One of the goals of the Odyssey trip is to push students’ comfort zones. For this year’s group, we’ve bumped into the edge of our comfort zones with food several times. Some of our group isn’t quite as comfortable with seafood, some with new vegetables, and some with foods that aren’t immediately recognized. But Sicily offers a wide variety of new foods for the student, and we’re trying to encourage as much exploration of Sicilian cuisine as possible.
This morning at breakfast, for example, there was fresh ricotta, which is heavenly. Only two takers. Tonight we had cassata for dessert. Cassata is a cake made with layers of traditional cake separated by layers of sweet ricotta cheese. We didn’t tell anyone what was in the middle, and everyone loved it. Sometimes it’s best just to jump right in and ask questions later.
After breakfast we walked though the market that is just around the corner from our hotel. Vendors shout out their wares, the fish mongers tout the day’s catch, and the produce stands offer you samples to lure you.

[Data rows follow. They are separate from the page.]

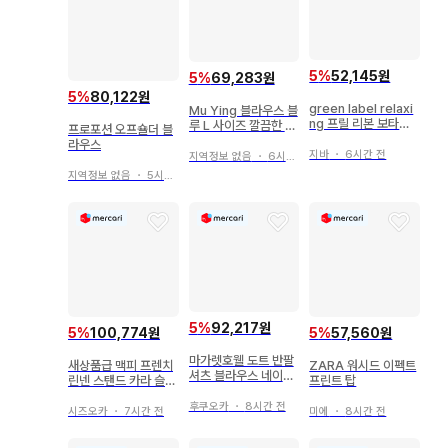
5
%
52,145원
5
%
69,283원
5
%
80,122원
green label relaxi
Mu Ying 블라우스 블
ng 프릴 리본 보타이
루 L 사이즈 깔끔한 코
프로포션 오프숄더 블
블라우스
디 7부 소매 캐주얼
라우스
지바
・
6시간 전
지역정보 없음
・
6시간 전
지역정보 없음
・
5시간 전
5
%
92,217원
5
%
100,774원
5
%
57,560원
마가렛호웰 도트 반팔
새상품급 맥피 프렌치
ZARA 워시드 이펙트
셔츠 블라우스 네이비
린넨 스탠드 카라 슬리
프린트 탑
면
브리스 풀오버
후쿠오카
・
8시간 전
시즈오카
・
7시간 전
미에
・
8시간 전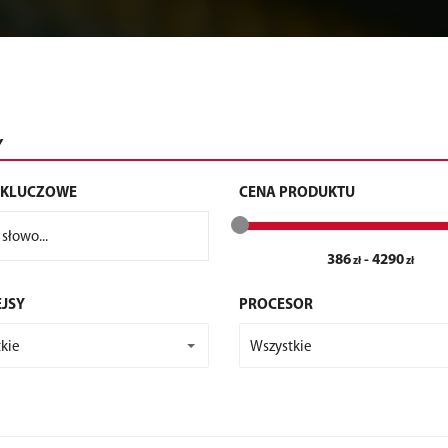
Y
 KLUCZOWE
CENA PRODUKTU
386
-
4290
EJSY
PROCESOR
kie
Wszystkie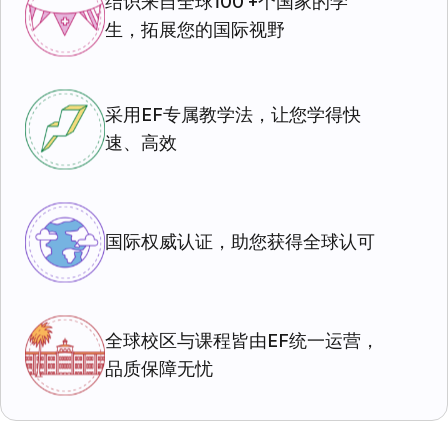
结识来自全球100 +个国家的学
生，拓展您的国际视野
采用EF专属教学法，让您学得快
速、高效
国际权威认证，助您获得全球认可
全球校区与课程皆由EF统一运营，
品质保障无忧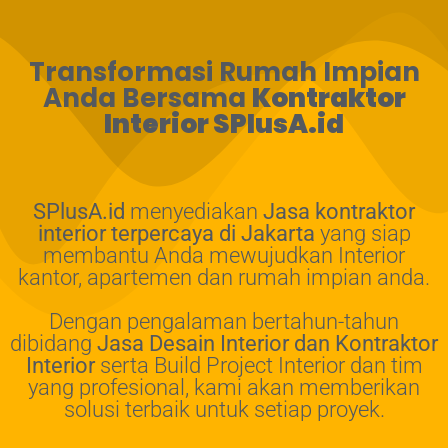
Transformasi Rumah Impian
Anda Bersama
Kontraktor
Interior SPlusA.id
SPlusA.id
menyediakan
Jasa kontraktor
interior terpercaya di Jakarta
yang siap
membantu Anda mewujudkan Interior
kantor, apartemen dan rumah impian anda.
Dengan pengalaman bertahun-tahun
dibidang
Jasa Desain Interior dan Kontraktor
Interior
serta Build Project Interior dan tim
yang profesional, kami akan memberikan
solusi terbaik untuk setiap proyek.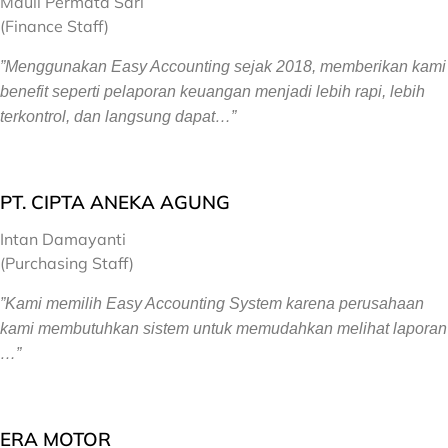
Mauli Permata Sari
(Finance Staff)
”Menggunakan Easy Accounting sejak 2018, memberikan kami
benefit seperti pelaporan keuangan menjadi lebih rapi, lebih
terkontrol, dan langsung dapat…”
PT. CIPTA ANEKA AGUNG
Intan Damayanti
(Purchasing Staff)
”Kami memilih Easy Accounting System karena perusahaan
kami membutuhkan sistem untuk memudahkan melihat laporan
…”
ERA MOTOR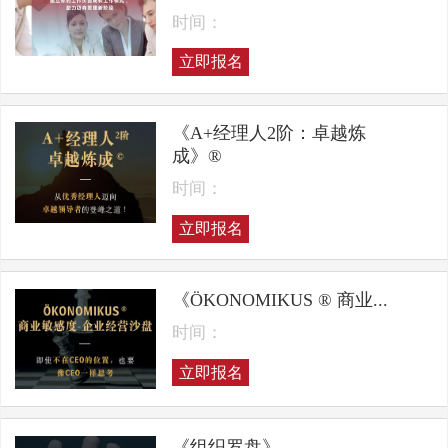
时间：
立即报名
《A+经理人2阶：卓越炼
成》®
时间：
立即报名
《ÖKONOMIKUS ® 商业...
时间：
立即报名
《组织罗盘》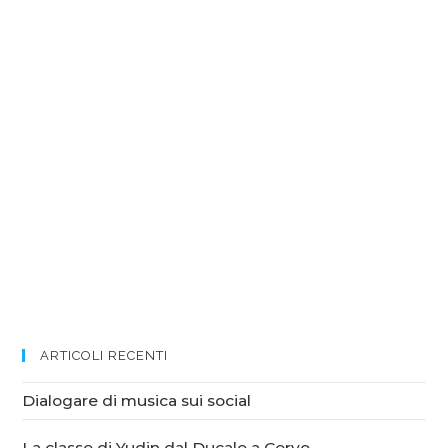
ARTICOLI RECENTI
Dialogare di musica sui social
La classe di Yudin dal Ducale a Cervo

We shared fresh cherries later in the day to wide approval. We thought we were buying pistachios from Bronte (a local specialty), but it turns out the market vendor duped us and gave us normal ones (our kind driver and guide, Salvatore, pointed out our folly to help tomorrow’s purchases), but most everyone liked them anyway. Some students tried pieces of a mini cantaloupe. The truly brave tried pieces of cedro. Cedro is a citrus fruit that looks like a large lemon, but the fleshy part is much smaller than expected and instead most of its interior looks like the pith. However, you eat the pith with just a bit of the flesh.
We also stopped by Ragno D’Oro (The Golden Spider), which is the best gelateria in Sicily. It’s home of dozens of flavors including the famous setti veli (seven veils) seven-layer gelato flavor. Many tried their gelato on a brioche roll, which was a much easier sell than tonight’s caponata (a mixture of cooked eggplant, peppers, and celery).
Look for updates soon about the ancient history portion of the trip. Our days are so full of adventure, finding time to have the students author posts is as much of a challenge as the planned challenges at the sites. Ciao.